Witches' Sabbath or The Great He-Goat (Aquelarre or El gran cabrón) are names given to an oil mural by the Spanish artist Francisco de Goya, completed sometime between 1820 and 1823. It depicts a Witches' Sabbath and evokes themes of violence, intimidation, ageing and death; Satan hulks in the form of a goat in moonlit silhouette over a coven of terrified old witches. Goya was then around 75 years old, living alone and suffering from acute mental and physical distress.

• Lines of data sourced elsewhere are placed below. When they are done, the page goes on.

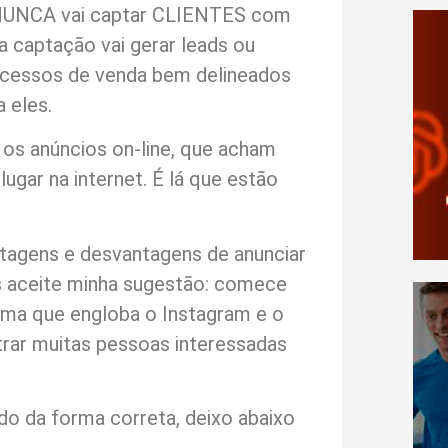
 NUNCA vai captar CLIENTES com
 captação vai gerar leads ou
rocessos de venda bem delineados
 eles.
os anúncios on-line, que acham
gar na internet. É lá que estão
ntagens e desvantagens de anunciar
s aceite minha sugestão: comece
rma que engloba o Instagram e o
rar muitas pessoas interessadas
 da forma correta, deixo abaixo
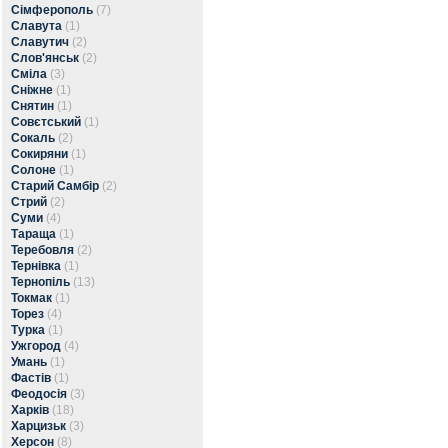
Сімферополь
(7)
Славута
(1)
Славутич
(2)
Слов'янськ
(2)
Сміла
(3)
Сніжне
(1)
Снятин
(1)
Совєтський
(1)
Сокаль
(2)
Сокиряни
(1)
Солоне
(1)
Старий Самбір
(2)
Стрий
(2)
Суми
(4)
Тараща
(1)
Теребовля
(2)
Тернівка
(1)
Тернопіль
(13)
Токмак
(1)
Торез
(4)
Турка
(1)
Ужгород
(4)
Умань
(1)
Фастів
(1)
Феодосія
(3)
Харків
(18)
Харцизьк
(3)
Херсон
(8)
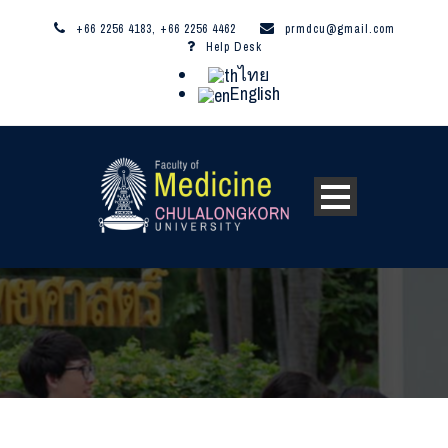
+66 2256 4183, +66 2256 4462
prmdcu@gmail.com
Help Desk
ไทย
English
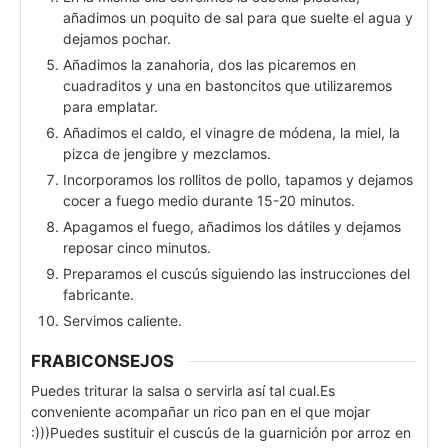
añadimos un poquito de sal para que suelte el agua y
dejamos pochar.
Añadimos la zanahoria, dos las picaremos en
cuadraditos y una en bastoncitos que utilizaremos
para emplatar.
Añadimos el caldo, el vinagre de módena, la miel, la
pizca de jengibre y mezclamos.
Incorporamos los rollitos de pollo, tapamos y dejamos
cocer a fuego medio durante 15-20 minutos.
Apagamos el fuego, añadimos los dátiles y dejamos
reposar cinco minutos.
Preparamos el cuscús siguiendo las instrucciones del
fabricante.
Servimos caliente.
FRABICONSEJOS
Puedes triturar la salsa o servirla así tal cual.
Es
conveniente acompañar un rico pan en el que mojar
:)))
Puedes sustituir el cuscús de la guarnición por arroz en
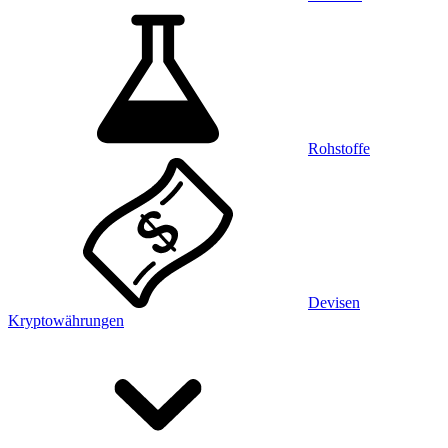
Rohstoffe
Devisen
Kryptowährungen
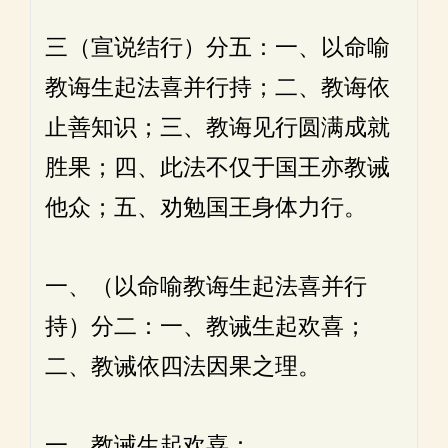
三（宣说结行）分五：一、以命喻
教诲生起法喜并行持；二、教诲依
止善知识；三、教诲见行圆满成就
胜果；四、此法不仅于国王亦教诫
他众；五、劝勉国王身体力行。
一、（以命喻教诲生起法喜并行
持）分二：一、教诫生起欢喜；
二、教诫依四法因果之理。
一、教诫生起欢喜：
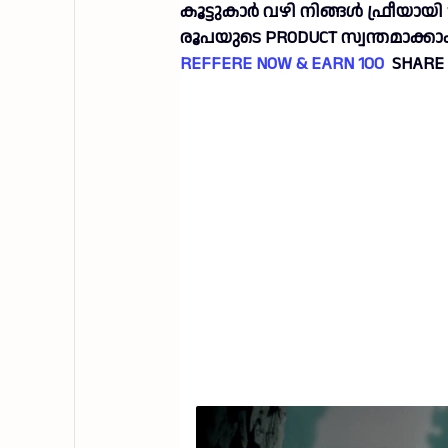
കൂട്ടുകാർ വഴി നിങ്ങൾ ഫ്രീയായി 
രൂപയുടെ PRODUCT സ്വന്തമാക്കാ
REFFERE NOW & EARN 100
SHARE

The work is one of the fourteen Black Paintings that Goya applied in oil on the plaster walls of his house, the Quinta del Sordo. The series was completed in secret: he did not title any of the works or leave a record of his intentions in creating them. Absent of fact, Witches' Sabbath is generally seen by some art historians as a satire on the credulity of the age, a condemnation of superstition and the witch trials of the Spanish Inquisition. As with the other works in the group, Witches' Sabbath reflects its painter's disillusionment and can be linked thematically to his earlier etching The Sleep of Reason Produces Monsters as well as the Disasters of War print series, another bold political statement published only posthumously.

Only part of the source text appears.